## Exercise description
Gather all lines in the entries that include the word "παραγωγής".

Collected data
══════

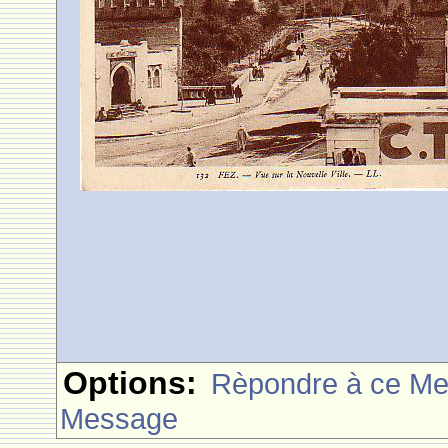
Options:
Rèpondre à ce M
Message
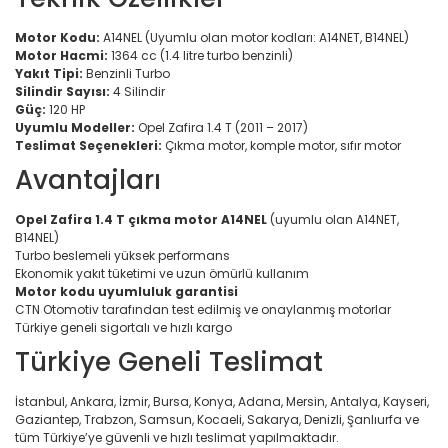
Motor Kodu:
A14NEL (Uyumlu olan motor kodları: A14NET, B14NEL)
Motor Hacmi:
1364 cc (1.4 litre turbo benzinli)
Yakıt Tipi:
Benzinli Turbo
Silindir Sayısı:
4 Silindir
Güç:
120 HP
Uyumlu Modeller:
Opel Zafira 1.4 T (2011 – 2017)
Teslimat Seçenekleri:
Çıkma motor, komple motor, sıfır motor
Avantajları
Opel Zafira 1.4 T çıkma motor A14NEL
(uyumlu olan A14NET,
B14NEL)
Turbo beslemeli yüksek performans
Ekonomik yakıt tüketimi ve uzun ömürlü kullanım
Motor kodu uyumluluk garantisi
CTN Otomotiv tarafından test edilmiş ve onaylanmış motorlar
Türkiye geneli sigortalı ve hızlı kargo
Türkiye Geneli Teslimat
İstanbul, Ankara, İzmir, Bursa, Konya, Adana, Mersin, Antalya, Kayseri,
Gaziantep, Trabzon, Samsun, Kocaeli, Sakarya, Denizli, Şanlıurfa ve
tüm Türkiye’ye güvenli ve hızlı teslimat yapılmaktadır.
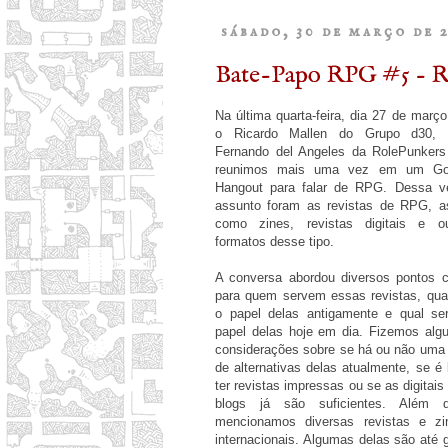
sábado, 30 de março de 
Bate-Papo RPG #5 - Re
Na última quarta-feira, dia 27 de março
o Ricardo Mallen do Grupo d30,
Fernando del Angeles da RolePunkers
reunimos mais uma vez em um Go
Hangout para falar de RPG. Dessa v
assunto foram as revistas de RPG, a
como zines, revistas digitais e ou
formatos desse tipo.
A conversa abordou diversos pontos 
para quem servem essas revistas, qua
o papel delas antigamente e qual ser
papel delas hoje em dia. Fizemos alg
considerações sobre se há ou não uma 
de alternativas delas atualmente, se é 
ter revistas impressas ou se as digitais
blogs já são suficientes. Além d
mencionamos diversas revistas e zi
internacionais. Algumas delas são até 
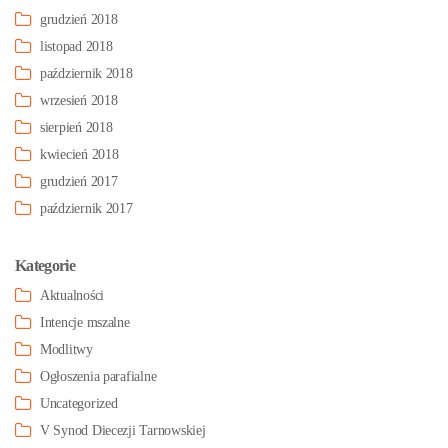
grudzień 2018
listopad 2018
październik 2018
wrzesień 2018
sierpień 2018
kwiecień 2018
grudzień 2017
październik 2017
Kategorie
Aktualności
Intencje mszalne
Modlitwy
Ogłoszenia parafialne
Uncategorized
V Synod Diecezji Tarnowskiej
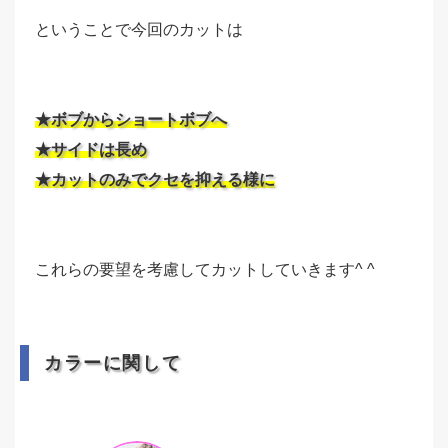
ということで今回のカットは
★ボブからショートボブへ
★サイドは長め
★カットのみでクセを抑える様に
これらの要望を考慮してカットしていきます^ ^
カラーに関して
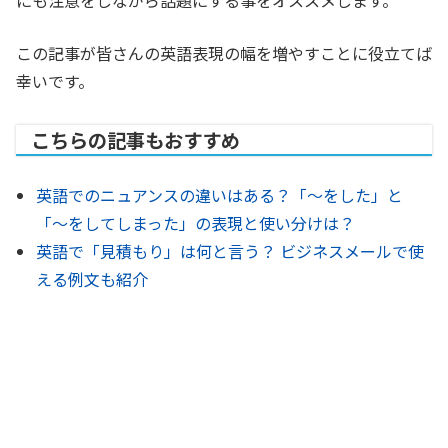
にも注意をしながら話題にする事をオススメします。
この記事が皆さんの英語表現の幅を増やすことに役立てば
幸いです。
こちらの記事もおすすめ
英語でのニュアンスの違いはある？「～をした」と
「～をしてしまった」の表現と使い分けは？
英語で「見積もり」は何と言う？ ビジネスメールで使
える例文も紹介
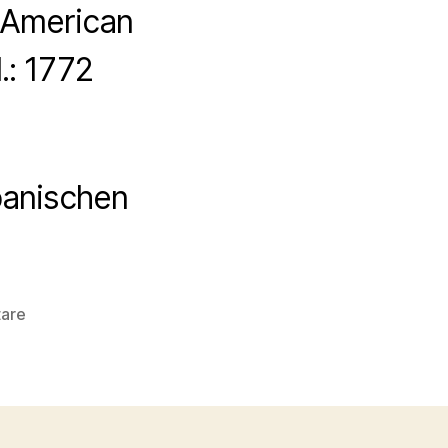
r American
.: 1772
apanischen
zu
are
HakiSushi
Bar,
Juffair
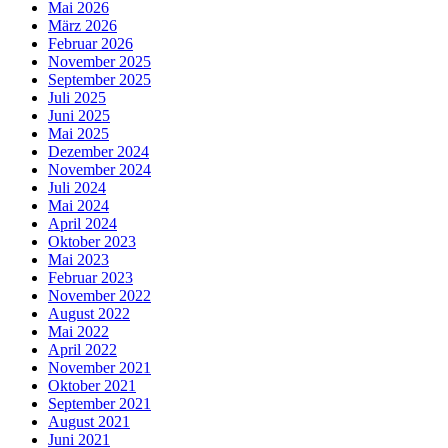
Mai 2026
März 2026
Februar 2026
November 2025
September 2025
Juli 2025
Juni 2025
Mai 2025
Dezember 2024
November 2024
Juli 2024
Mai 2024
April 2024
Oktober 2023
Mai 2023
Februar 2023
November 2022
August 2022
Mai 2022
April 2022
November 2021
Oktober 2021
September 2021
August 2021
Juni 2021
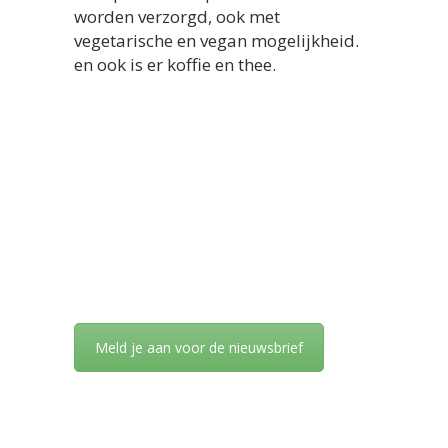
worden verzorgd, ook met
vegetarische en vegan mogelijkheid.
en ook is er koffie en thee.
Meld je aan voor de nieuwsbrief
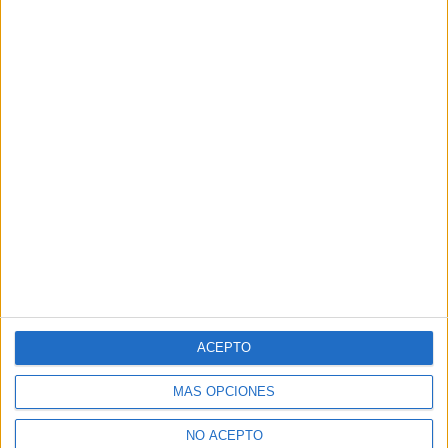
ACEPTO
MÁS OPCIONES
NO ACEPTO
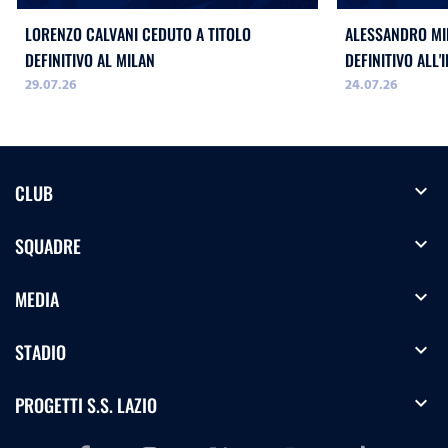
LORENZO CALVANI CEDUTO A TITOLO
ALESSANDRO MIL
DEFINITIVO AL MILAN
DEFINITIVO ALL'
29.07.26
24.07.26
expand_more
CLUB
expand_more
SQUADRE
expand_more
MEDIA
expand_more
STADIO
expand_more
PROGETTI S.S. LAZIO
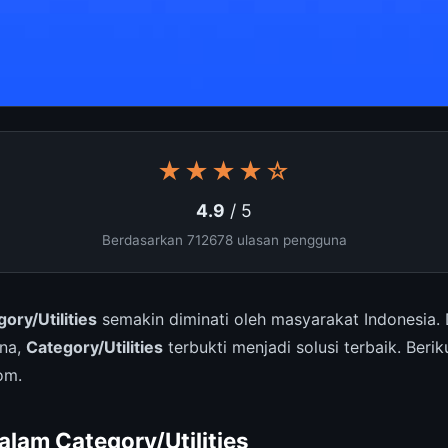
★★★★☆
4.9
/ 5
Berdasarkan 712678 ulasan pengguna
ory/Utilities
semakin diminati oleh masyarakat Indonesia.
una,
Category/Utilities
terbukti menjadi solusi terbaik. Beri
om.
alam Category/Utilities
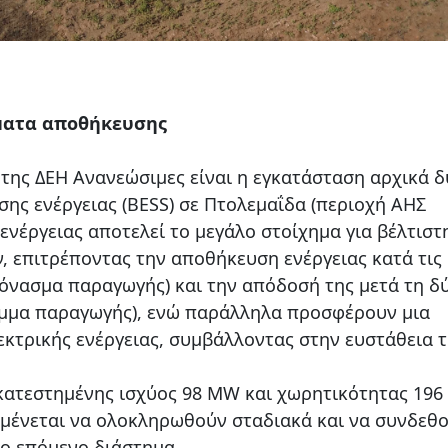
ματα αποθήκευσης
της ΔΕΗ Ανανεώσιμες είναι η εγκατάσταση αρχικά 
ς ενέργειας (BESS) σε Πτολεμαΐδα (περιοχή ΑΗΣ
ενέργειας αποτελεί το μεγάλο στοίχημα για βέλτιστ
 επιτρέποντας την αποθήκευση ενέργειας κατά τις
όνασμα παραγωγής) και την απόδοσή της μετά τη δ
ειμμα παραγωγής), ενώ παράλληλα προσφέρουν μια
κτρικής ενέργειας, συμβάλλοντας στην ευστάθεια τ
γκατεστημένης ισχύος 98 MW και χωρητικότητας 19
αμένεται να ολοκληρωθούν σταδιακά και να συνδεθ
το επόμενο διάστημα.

══════

## Answer space
όνασμα παραγωγής) και την απόδοσή της μετά τη δ
ειμμα παραγωγής), ενώ παράλληλα προσφέρουν μια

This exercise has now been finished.